Ronaldinho, her gece partiler yaparak Messi'yi yoldan çıkartmaya kalkınca Barcelonalı yöneticiler, şimdilerde Beşiktaşlıların peşinde koştuğu Brezilyalı ile çabucak yollarını ayırdılar. Bu bağlamda sıra dışı futbolcular yetiştirmenin yolu salt futbolcu değil "karakter" yetiştirmekten de geçer. Türkiye de böyle bir yapı da böyle düşünen yönetici ve teknik adam da ne yazık ki yok. Peki, sıra dışı futbolcular gökten zembille mi inecek?

Futbol Federasyonu ve Sergen Yalçın

Sergen Yalçın'ın diplomaya kâğıt parçası demesi üzerine geçen hafta düşüncelerimi yazdım. Yazımı okuyan bazı dostlar "Sergen'den ne bekliyordun. Sergen tam da bizim toplumun adamı. Toplum diplomaya değer vermiyor ki Sergen de versin" biçiminde görüş belirttiler.

Sergen Yalçın'ın diplomaya kâğıt parçası demesi üzerine ne Türkiye Futbol Antrenörleri Derneği'nden ne de Futbol Federasyonu'ndan ses çıktı. Oysa Türkiye'de yaklaşık olarak 18 bin teknik adam var ve bunların diplomalarında Federasyon Başkanı ile Eğitim Dairesi Müdürü'nün imzası var. Bu durumda ne denilebilir? İmzasına sahip çıkmayan insanların yöneticilik yaptığı futbol dünyasında işlerin yolunda gitmesi ancak rastlantılara bağlıdır.
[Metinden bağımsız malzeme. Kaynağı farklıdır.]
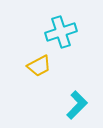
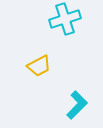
cyan cross: moved 4 px right, 13 px up
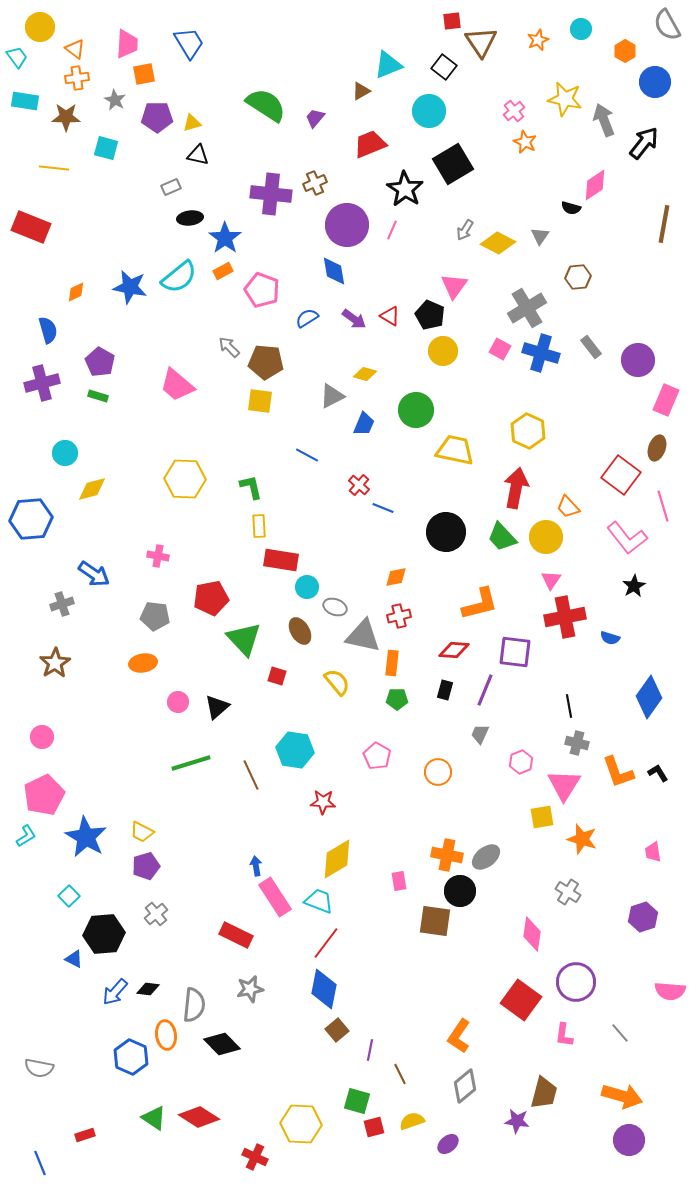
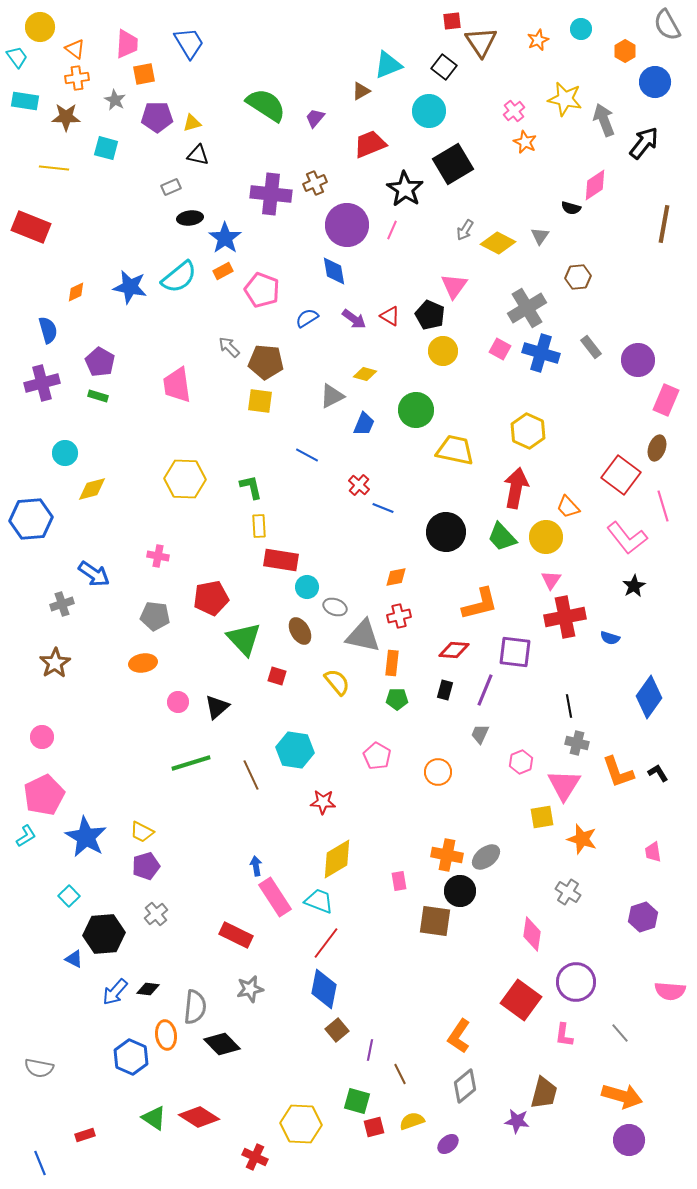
pink trapezoid at (177, 385): rotated 42 degrees clockwise
gray semicircle at (194, 1005): moved 1 px right, 2 px down
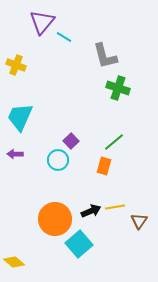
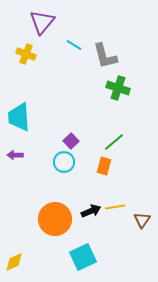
cyan line: moved 10 px right, 8 px down
yellow cross: moved 10 px right, 11 px up
cyan trapezoid: moved 1 px left; rotated 28 degrees counterclockwise
purple arrow: moved 1 px down
cyan circle: moved 6 px right, 2 px down
brown triangle: moved 3 px right, 1 px up
cyan square: moved 4 px right, 13 px down; rotated 16 degrees clockwise
yellow diamond: rotated 65 degrees counterclockwise
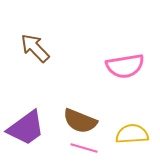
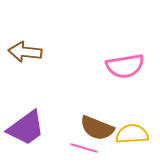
brown arrow: moved 10 px left, 4 px down; rotated 40 degrees counterclockwise
brown semicircle: moved 17 px right, 7 px down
O rastlantılar federasyon ve Sergen Yalçın'ı bir yere kadar götürebilir. Sonrasında bu federasyon kalmaz. Sergen Yalçın ise Acun Ilıcalı ile reklamlara devam eder...

Greenpece'den...

"GDO, dünya ve canlılar üzerinde yapılan tehlikeli bir deney. Bu deney, sağlığımıza, toprağımıza, tohumumuza ciddi zararlar verebilir. Türkiye'de gıdamıza doğrudan girecek olan GDO başvurularının geri çekilmesini sağladığımız "Yemezler" kampanyamızda başarıya ulaştık. Ancak, yüzde yüz GDO'suz Türkiye hedefimizi gerçekleştirmek için daha yolumuz var.

GDO'lu yemle beslenen hayvanlardan elde edilen, et, süt, yumurta gibi ürünler hâlâ soframıza geliyor. GDO'lu pirinç, Mersin Limanı'ndan ülkeye giriş yapıyor. Tüm bunları kamuoyuyla paylaşıyor ve yürüttüğümüz kampanyalarla, Gıda tarım ve Hayvancılık Bakanlığına seslenerek, ülkemizi GDO'dan arındırmayı hedefliyoruz."